A state appeals court has reversed the decision, which called the death row convict “civilly dead,” that denied him access to the baby he fathered with a prison guard while in lockup.
A Suffolk County Family Court judge ruled last year that Wilson, 32, had no paternal rights to his son because he was considered under the law to be civilly dead.
Not so, a panel of judges on the state Appellate Division ruled Wednesday, because Wilson was sentenced to death in federal court, not state court.
More importantly, the state law provision applies to persons serving life in prison, not sentenced to death.
Wilson’s petition for visitation rights has been returned to the Family Court.
Wilson was awaiting a retrial on his death sentence when he had an illicit affair with prison guard Nancy Gonzalez at Brooklyn’s Metropolitan Detention Center.
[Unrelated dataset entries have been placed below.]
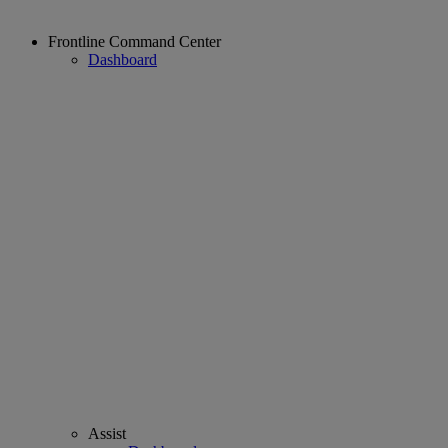
Frontline Command Center
Dashboard
Assist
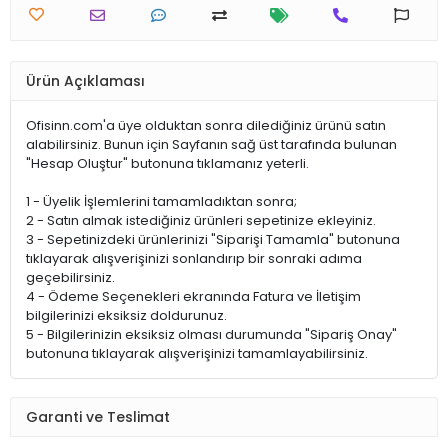
Ürün Açıklaması
Ofisinn.com'a üye olduktan sonra dilediğiniz ürünü satın
alabilirsiniz. Bunun için Sayfanın sağ üst tarafında bulunan
"Hesap Oluştur" butonuna tıklamanız yeterli.
1 - Üyelik İşlemlerini tamamladıktan sonra;
2 - Satın almak istediğiniz ürünleri sepetinize ekleyiniz.
3 - Sepetinizdeki ürünlerinizi "Siparişi Tamamla" butonuna
tıklayarak alışverişinizi sonlandırıp bir sonraki adıma
geçebilirsiniz.
4 - Ödeme Seçenekleri ekranında Fatura ve İletişim
bilgilerinizi eksiksiz doldurunuz.
5 - Bilgilerinizin eksiksiz olması durumunda "Sipariş Onay"
butonuna tıklayarak alışverişinizi tamamlayabilirsiniz.
Garanti ve Teslimat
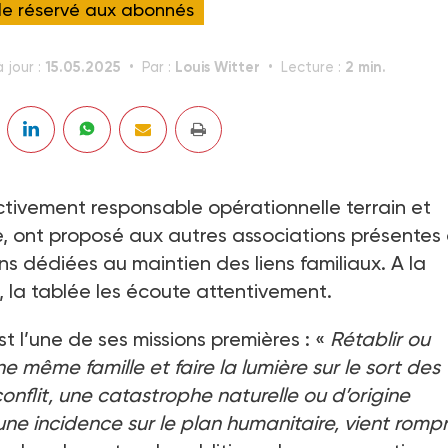
cle réservé aux abonnés
15.05.2025
Louis Witter
2 min.
 jour :
Par :
Lecture :
ctivement responsable opérationnelle terrain et
e, ont proposé aux autres associations présentes
ns dédiées au maintien des liens familiaux. A la
, la tablée les écoute attentivement.
t l’une de ses missions premières : «
Rétablir ou
e même famille et faire la lumière sur le sort des
nflit, une catastrophe naturelle ou d’origine
une incidence sur le plan humanitaire, vient romp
She was arrested for having sexual intercourse with a prisoner before she gave birth to a son she named Justus.
The boy was later removed from her custody when authorities learned she was driving drunk with the baby in the car.
Wilson currently resides on death row in Terre Haute, Ind.
He was convicted of murdering undercover NYPD Detectives James Nemorin and Rodney Andrews in 2003 during a gun buy-and-bust operation that went bad in Staten Island.
Wilson’s lawyer, Yusuf El Ashmawy, said it is important for his client to be declared legally the father of the boy.
“He really wants this fact acknowledged so his family could be available to the child and petition for visitation,” El Ashmawy told the Daily News.